To avoid the above complication, patients with osteomalacia associated with osteoporosis should undergo treatment for osteomalacia first and, afterwards (6-12 months later), osteoporosis should be re-evaluated and treated appropriately.
Is it possible to have vitamin D deficiency coexisting with primary hyperparathyroidism?
Some patients with primary hyperparathyroidism have coexisting vitamin D deficiency and present with normocalcemia or hypercalcemia, elevated or inappropriately normal PTH level and low 25-hydroxyvitamin D level. Urinary calcium may be low or normal, but may increase with vitamin D repletion.
Regardless or the clinical severity of primary hyperparathyroidism, the disease seems to be more severe in those with concomitant vitamin D deficiency. Treatment with vitamin D as needed is suggested (see Table II). Serum and urine calcium levels should be monitored.
What should you tell the patient and the family about prognosis?
The response to appropriate treatment in most forms of osteomalacia is usually excellent. Stopping the offending drug or treating the underlying cause usually reverses the osteomalacia.
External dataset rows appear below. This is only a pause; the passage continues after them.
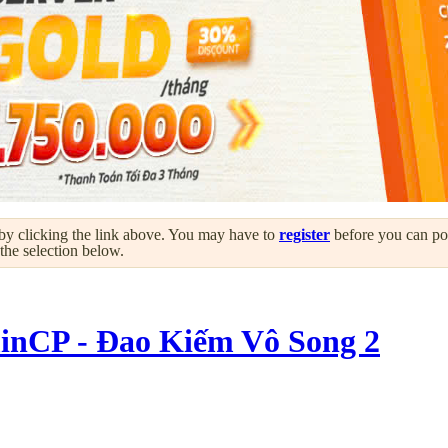
by clicking the link above. You may have to
register
before you can post
 the selection below.
nCP - Đao Kiếm Vô Song 2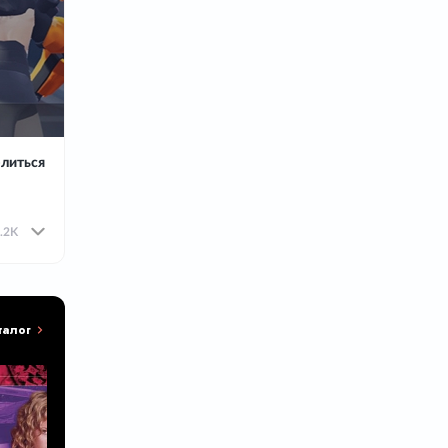
литься
.2K
талог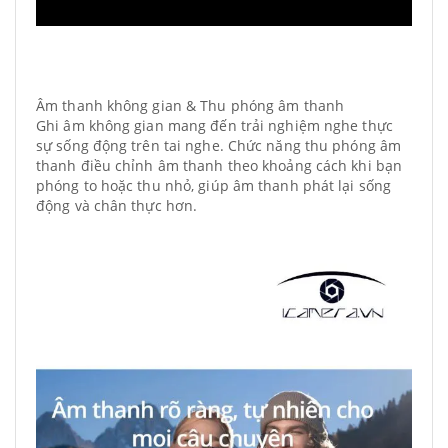
Âm thanh không gian & Thu phóng âm thanh
Ghi âm không gian mang đến trải nghiệm nghe thực
sự sống động trên tai nghe. Chức năng thu phóng âm
thanh điều chỉnh âm thanh theo khoảng cách khi bạn
phóng to hoặc thu nhỏ, giúp âm thanh phát lại sống
động và chân thực hơn.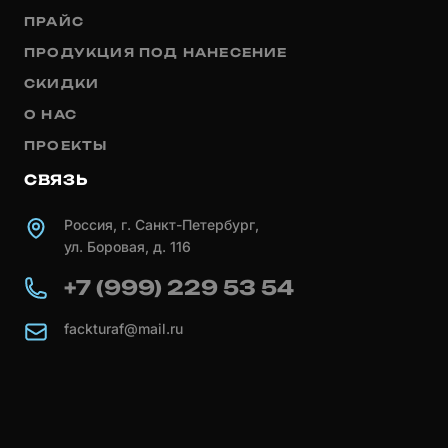
ПРАЙС
ПРОДУКЦИЯ ПОД НАНЕСЕНИЕ
СКИДКИ
О НАС
ПРОЕКТЫ
СВЯЗЬ
Россия, г. Санкт-Петербург,
ул. Боровая, д. 116
+7 (999) 229 53 54
fackturaf@mail.ru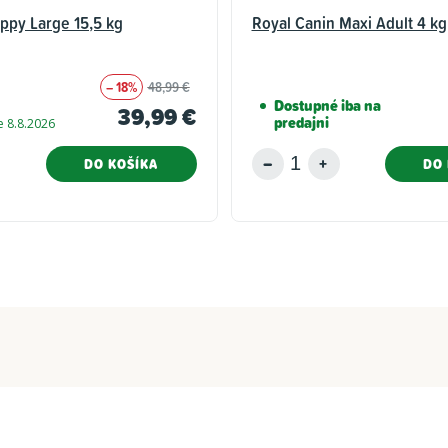
ppy Large 15,5 kg
Royal Canin Maxi Adult 4 kg
– 18%
48,99 €
Dostupné iba na
39,99 €
predajni
 8.8.2026
DO KOŠÍKA
DO 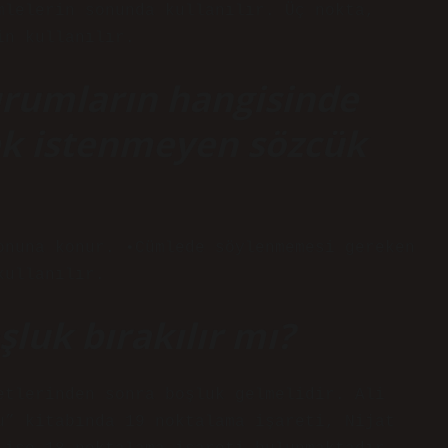
mlelerin sonunda kullanılır. Üç nokta,
in kullanılır.
urumların hangisinde
ek istenmeyen sözcük
onuna konur. •Cümlede söylenmemesi gereken
kullanılır.
luk bırakılır mı?
etlerinden sonra boşluk gelmelidir. Ali
u” kitabında 19 noktalama işareti, Nijat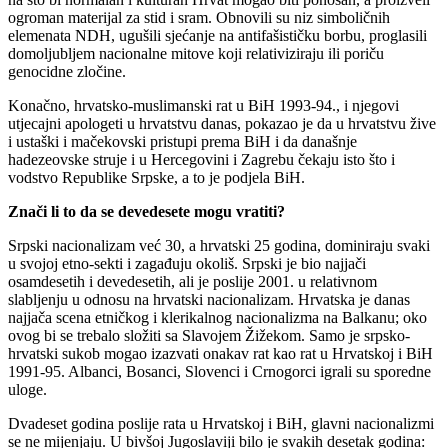
ogroman materijal za stid i sram. Obnovili su niz simboličnih
elemenata NDH, ugušili sjećanje na antifašističku borbu, proglasili
domoljubljem nacionalne mitove koji relativiziraju ili poriču
genocidne zločine.
Konačno, hrvatsko-muslimanski rat u BiH 1993-94., i njegovi
utjecajni apologeti u hrvatstvu danas, pokazao je da u hrvatstvu žive
i ustaški i mačekovski pristupi prema BiH i da današnje
hadezeovske struje i u Hercegovini i Zagrebu čekaju isto što i
vodstvo Republike Srpske, a to je podjela BiH.
Znači li to da se devedesete mogu vratiti?
Srpski nacionalizam već 30, a hrvatski 25 godina, dominiraju svaki
u svojoj etno-sekti i zagađuju okoliš. Srpski je bio najjači
osamdesetih i devedesetih, ali je poslije 2001. u relativnom
slabljenju u odnosu na hrvatski nacionalizam. Hrvatska je danas
najjača scena etničkog i klerikalnog nacionalizma na Balkanu; oko
ovog bi se trebalo složiti sa Slavojem Žižekom. Samo je srpsko-
hrvatski sukob mogao izazvati onakav rat kao rat u Hrvatskoj i BiH
1991-95. Albanci, Bosanci, Slovenci i Crnogorci igrali su sporedne
uloge.
Dvadeset godina poslije rata u Hrvatskoj i BiH, glavni nacionalizmi
se ne mijenjaju. U bivšoj Jugoslaviji bilo je svakih desetak godina: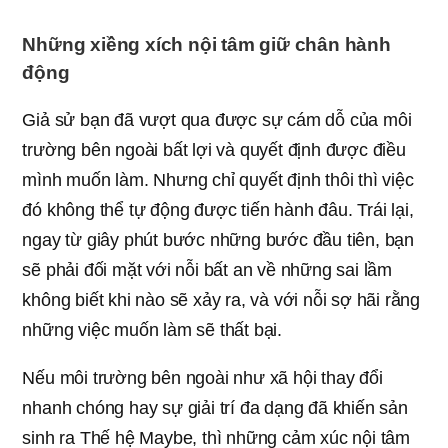
Những xiềng xích nội tâm giữ chân hành
động
Giả sử bạn đã vượt qua được sự cám dỗ của môi
trường bên ngoài bất lợi và quyết định được điều
mình muốn làm. Nhưng chỉ quyết định thôi thì việc
đó không thể tự động được tiến hành đâu. Trái lại,
ngay từ giây phút bước những bước đầu tiên, bạn
sẽ phải đối mặt với nỗi bất an về những sai lầm
không biết khi nào sẽ xảy ra, và với nỗi sợ hãi rằng
những việc muốn làm sẽ thất bại.
Nếu môi trường bên ngoài như xã hội thay đổi
nhanh chóng hay sự giải trí đa dạng đã khiến sản
sinh ra Thế hệ Maybe, thì những cảm xúc nội tâm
Medications used are relatively inexpensive and are safe if monitored appropriately.
Improvements in bone pain and muscle weakness usually occur within weeks to months and healing of skeletal lesions within 6-9 months.
What’s the evidence?/References
Leboff, MS, Kohlmeier, L, Hurwitz, S. “Occult vitamin D deficiency in postmenopausal US women with acute hip fracture”. JAMA. vol. 281. 1999. pp. 1505-1511. (An often overlooked but treatable problem.)
Thomas, MK, Lloyd-Jones, DM, Thadhani, RI. “Hypovitaminosis D in medical inpatients”. N Engl J Med. vol. 338. 1998. pp. 777-783. (A common problem.)
Holick, MF. “Vitamin D deficiency”. N Engl J Med. vol. 357. 2007. pp. 266-281. (A comprehensive review of vitamin D deficiency.)
Parfitt, AM, Avioli, LV, Krane, SM. “Osteomalacia and Related Disorders”. Metabolic Bone Disease. vol. 1997. pp. 328-386. (The definitive work on osteomalacia and a detailed review of bone remodeling dynamics.)
Quarles, LD. “Endocrine functions of bone in mineral metabolism regulation”. J Clin Invest. vol. 118. 2008. pp. 3820-3828. (A review of new signaling pathways for phosphate excretion and vitamin D metabolism.)
Weinstein, RS, Bryce, GF, Sappington, LJ. “Decreased serum ionized calcium and vitamin D metabolite levels with anticonvulsant drug treatment”. J Clin Endocrinol Metab. vol. 58. 1984. pp. 1003-1009. (Tetracycline-labeled bone biopsy specimens obtained from patients receiving long term anticonvulsant drug therapy indicated that secondary hyperparathyroidism was present rather than osteomalacia.)
Tali Cukierman. “A Fractured Diagnosis”. N Engl J Med. vol. 353. 2005. pp. 509-514. (A case report of a young patient with osteomalacia masquerading as osteoporosis.)